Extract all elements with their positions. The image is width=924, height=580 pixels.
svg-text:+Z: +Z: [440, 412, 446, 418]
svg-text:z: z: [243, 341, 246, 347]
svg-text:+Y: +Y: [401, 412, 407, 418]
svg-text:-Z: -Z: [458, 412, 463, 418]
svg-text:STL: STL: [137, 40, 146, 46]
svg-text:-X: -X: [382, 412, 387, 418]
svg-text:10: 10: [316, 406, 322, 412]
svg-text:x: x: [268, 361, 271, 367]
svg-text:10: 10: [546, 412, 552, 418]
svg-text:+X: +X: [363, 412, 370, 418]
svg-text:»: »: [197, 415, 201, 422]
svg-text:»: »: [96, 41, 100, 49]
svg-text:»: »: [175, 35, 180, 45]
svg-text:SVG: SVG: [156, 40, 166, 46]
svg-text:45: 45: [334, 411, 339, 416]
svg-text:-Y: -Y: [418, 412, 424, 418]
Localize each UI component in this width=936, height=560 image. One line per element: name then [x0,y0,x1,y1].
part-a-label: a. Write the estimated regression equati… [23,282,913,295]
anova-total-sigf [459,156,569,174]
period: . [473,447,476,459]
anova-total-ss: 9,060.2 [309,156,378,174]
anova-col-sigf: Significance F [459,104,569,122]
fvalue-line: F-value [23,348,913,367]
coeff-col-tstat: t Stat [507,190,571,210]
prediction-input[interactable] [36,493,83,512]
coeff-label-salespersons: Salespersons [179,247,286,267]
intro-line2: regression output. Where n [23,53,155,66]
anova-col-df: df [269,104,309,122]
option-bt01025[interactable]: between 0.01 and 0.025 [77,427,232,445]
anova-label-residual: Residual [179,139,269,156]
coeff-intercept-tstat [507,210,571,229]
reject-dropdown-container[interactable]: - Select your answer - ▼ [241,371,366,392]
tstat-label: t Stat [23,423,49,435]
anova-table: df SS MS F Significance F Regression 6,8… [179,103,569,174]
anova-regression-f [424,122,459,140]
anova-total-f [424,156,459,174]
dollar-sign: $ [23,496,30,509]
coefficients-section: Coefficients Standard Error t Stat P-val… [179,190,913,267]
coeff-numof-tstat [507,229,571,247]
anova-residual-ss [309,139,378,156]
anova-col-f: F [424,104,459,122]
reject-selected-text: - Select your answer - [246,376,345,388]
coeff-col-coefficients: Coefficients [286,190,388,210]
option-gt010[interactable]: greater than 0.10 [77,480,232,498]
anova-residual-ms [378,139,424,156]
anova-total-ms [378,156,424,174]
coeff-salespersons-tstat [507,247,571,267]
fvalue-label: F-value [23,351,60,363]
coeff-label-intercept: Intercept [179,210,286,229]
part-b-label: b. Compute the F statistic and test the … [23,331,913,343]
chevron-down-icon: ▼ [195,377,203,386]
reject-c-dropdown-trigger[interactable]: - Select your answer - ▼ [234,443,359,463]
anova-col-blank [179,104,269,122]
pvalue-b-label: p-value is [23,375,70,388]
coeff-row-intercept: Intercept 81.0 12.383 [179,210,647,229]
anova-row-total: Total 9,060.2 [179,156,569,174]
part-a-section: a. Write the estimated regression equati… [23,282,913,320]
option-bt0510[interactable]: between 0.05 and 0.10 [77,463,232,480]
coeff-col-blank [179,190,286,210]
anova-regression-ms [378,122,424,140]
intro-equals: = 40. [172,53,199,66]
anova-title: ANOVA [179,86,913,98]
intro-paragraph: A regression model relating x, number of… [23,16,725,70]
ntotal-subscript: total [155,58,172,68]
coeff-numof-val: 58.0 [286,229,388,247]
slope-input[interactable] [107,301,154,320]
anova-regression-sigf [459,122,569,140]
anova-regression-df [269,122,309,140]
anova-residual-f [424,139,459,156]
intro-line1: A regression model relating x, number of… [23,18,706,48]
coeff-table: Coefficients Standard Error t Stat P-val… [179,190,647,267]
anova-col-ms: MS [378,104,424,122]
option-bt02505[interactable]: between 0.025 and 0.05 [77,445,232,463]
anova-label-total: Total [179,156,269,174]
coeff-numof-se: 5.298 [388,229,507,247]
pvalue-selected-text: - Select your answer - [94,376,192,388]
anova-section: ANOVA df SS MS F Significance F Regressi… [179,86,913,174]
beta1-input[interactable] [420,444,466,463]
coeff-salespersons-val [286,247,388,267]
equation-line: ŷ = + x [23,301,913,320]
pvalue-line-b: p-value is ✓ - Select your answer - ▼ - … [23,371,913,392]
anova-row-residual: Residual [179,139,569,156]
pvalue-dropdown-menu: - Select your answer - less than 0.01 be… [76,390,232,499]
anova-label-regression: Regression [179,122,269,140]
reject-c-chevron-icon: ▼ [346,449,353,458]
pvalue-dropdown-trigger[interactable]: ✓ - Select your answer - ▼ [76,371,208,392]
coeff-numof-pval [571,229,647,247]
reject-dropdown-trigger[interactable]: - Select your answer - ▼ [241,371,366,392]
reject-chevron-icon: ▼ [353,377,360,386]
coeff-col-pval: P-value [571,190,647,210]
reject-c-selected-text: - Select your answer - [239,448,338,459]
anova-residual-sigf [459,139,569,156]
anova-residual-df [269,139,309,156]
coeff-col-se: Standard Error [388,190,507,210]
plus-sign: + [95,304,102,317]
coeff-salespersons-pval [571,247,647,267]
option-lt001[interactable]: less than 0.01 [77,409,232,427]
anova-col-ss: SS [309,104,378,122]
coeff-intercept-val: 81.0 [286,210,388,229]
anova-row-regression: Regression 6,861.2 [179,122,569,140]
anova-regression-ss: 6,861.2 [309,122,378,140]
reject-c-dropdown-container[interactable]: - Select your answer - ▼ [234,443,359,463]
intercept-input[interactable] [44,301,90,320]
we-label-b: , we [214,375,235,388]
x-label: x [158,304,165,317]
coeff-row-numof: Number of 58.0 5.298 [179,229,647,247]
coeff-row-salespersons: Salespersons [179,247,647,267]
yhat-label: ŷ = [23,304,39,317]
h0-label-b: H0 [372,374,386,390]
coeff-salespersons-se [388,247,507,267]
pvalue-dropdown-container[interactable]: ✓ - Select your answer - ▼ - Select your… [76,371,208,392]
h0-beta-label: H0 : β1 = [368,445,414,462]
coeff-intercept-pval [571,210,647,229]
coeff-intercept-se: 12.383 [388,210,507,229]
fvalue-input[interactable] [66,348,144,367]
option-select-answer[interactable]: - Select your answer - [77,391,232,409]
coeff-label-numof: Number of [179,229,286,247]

**********

§ **What you are asked to do**:
Whenever the string "model" shows up in a line above, copy that line.

§ **The completed task**:
intro-paragraph: A regression model relating x, number of… [23,16,725,70]
intro-line1: A regression model relating x, number of… [23,18,706,48]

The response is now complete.